The internet is not all “sugar and spice and everything nice”, sometimes there are “snips and snails and puppy-dog tails” that we all need to be aware of. We would be negligent if we did not speak to some of the bad that the internet and social media have to offer, especially if a youth is allowed to participate online unsupervised.
Although we believe that social media for teens, when used in a balanced way, has more positives than negatives, there are onlife personal challenges that can be precipitated by technology, that both parents and teens need to be aware of including:
- Not getting enough sleep – on their devices to all hours
- Social comparison specific to body image – on sites like Instagram or VSCO
- Digital peer aggression – cyberbullying
There is good research, that we will speak to in this web book, that finds that there is a strong association, not necessarily causation, between these three challenges and the fact that they can lead to heightened anxiety and even depression, especial with teen girls.
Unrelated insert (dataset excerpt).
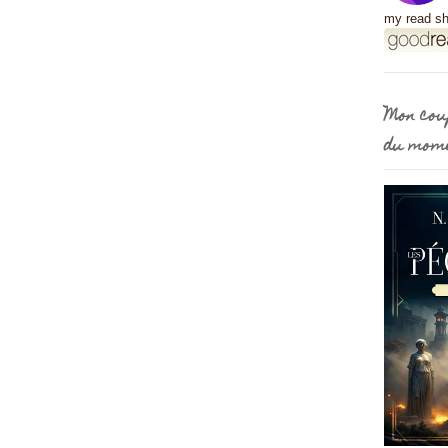
my read sh
Mon cou
du mom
As Dr. Sonia Livingstone stated, “The very same characteristics of the internet that make positive contributions possible (immediacy, portability, intimacy, unconstrained reach and lack of supervision and regulation) have facilitated serious social, intellectual, and mental health risks.”
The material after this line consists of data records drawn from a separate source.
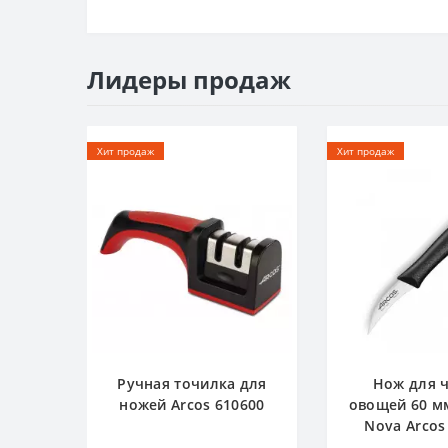
Столовые приборы
NÓRDIKA
Штопоры
Лидеры продаж
OPERA
Кухонные аксессуары
RIVIERA ROSE PINK
Хит продаж
Хит продаж
RIVIERA BLACK
RIVIERA WHITE
UNIVERSAL
NATURA
LATINA
NIZA
Ручная точилка для
Нож для 
ножей Arcos 610600
овощей 60 м
MAITRE
Nova Arcos
NOVA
Teen Based Less Than Desirable Behavior:
Unfortunately, there is always a small cohort of teens that will engage in less than desirable online behavior. Some behavior that we have witnessed include:
- Seeking validation for inappropriate online behavior.
- Competing in popularity contests that are ego-based
- Creating hate pages of other teens, teachers, parents, and schools
- Venting and throwing shade at others online
- Showing off
- Getting involved in negative drama online with other teens
- Threatening, harassing, bullying behavior
- Hacking school district computers and networks
- Doing crime
Although it has been our experience that only a small cohort of teens are involved in such less-than-desirable behavior, adults and caregivers have a habit of taring and feathering this entire generation with this belief. The fact remains that the majority of this generation are doing super uber cool things online, and we older adults and caregivers need to start recognizing this fact.
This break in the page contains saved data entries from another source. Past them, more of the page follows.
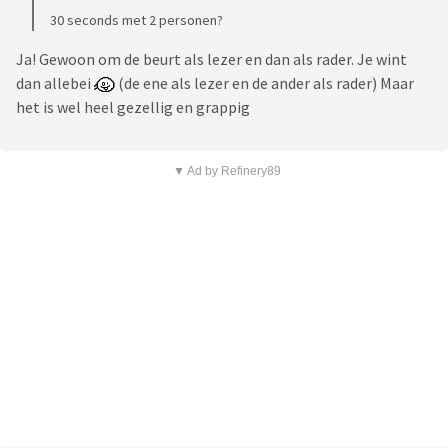
30 seconds met 2 personen?
Ja! Gewoon om de beurt als lezer en dan als rader. Je wint
dan allebei
(de ene als lezer en de ander als rader) Maar
het is wel heel gezellig en grappig
▼ Ad by Refinery89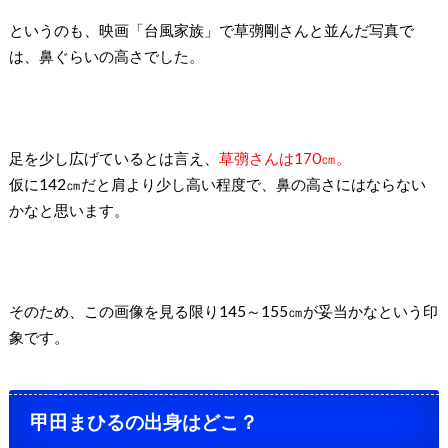
というのも、映画「台風家族」で草彅剛さんと並んだ写真で
は、鼻ぐらいの高さでした。
足を少し広げているとは言え、
草彅さんは170㎝。
仮に142㎝だと肩より少し高い程度で、鼻の高さにはならない
かなと思います。
そのため、この画像を見る限り145～155㎝が妥当かなという印
象です。
甲田まひるの出身はどこ？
Sexual Predation & Exploitation:
According to the Canadian Centre for Child Protection, in 2020 they experienced a 57% increase (68 in 2018 vs 107 2019) in reports of adults contacting children ages 8-12 years of age online, wanting to engage in sexual activities via live streaming.
We decided to ask teens who follow us on social media the following question:
“Have you received an inappropriate sexual message, solicitation, or offer online from someone you did not know, since school has been shut down because of COVID”
296 teens replied, and 27% (79) stated “yes”, and 73% (217) stated “no”. Yes, this is anecdotal, but it provides a good snapshot of what teens were actually experiencing during the school shut down because of COVID-19.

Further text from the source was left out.